+++ EXERCISE MATERIALS

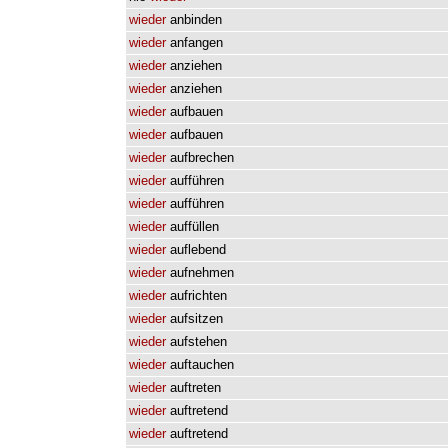
wieder
anbinden
wieder
anfangen
wieder
anziehen
wieder
anziehen
wieder
aufbauen
wieder
aufbauen
wieder
aufbrechen
wieder
aufführen
wieder
aufführen
wieder
auffüllen
wieder
auflebend
wieder
aufnehmen
wieder
aufrichten
wieder
aufsitzen
wieder
aufstehen
wieder
auftauchen
wieder
auftreten
wieder
auftretend
wieder
auftretend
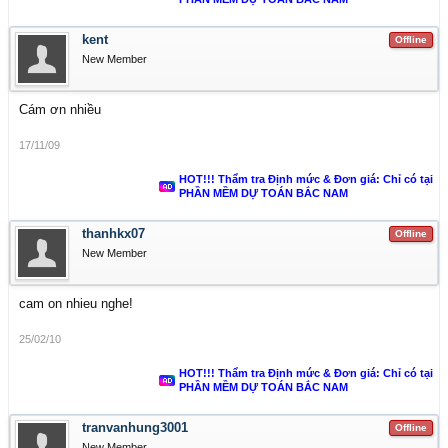
kent
Offline
New Member
Cám ơn nhiều
17/11/09
HOT!!! Thẩm tra Định mức & Đơn giá: Chỉ có tại
PHẦN MỀM DỰ TOÁN BẮC NAM
thanhkx07
Offline
New Member
cam on nhieu nghe!
25/02/10
HOT!!! Thẩm tra Định mức & Đơn giá: Chỉ có tại
PHẦN MỀM DỰ TOÁN BẮC NAM
tranvanhung3001
Offline
New Member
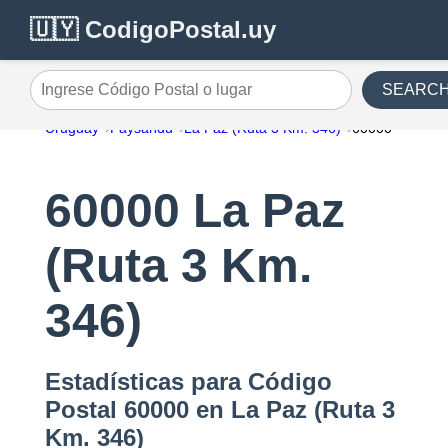
🇺🇾 CodigoPostal.uy
SEARC
Ingrese Código Postal o lugar
Uruguay
Paysandu
La Paz (Ruta 3 Km. 346)
60000
60000 La Paz
(Ruta 3 Km.
346)
Estadísticas para Código
Postal 60000 en La Paz (Ruta 3
Km. 346)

++++++

#### TASK PROMPT:
The lines holding the string "Código" are what is needed from the material above.

#### THE COMPLETED TASK:
Ingrese Código Postal o lugar
Estadísticas para Código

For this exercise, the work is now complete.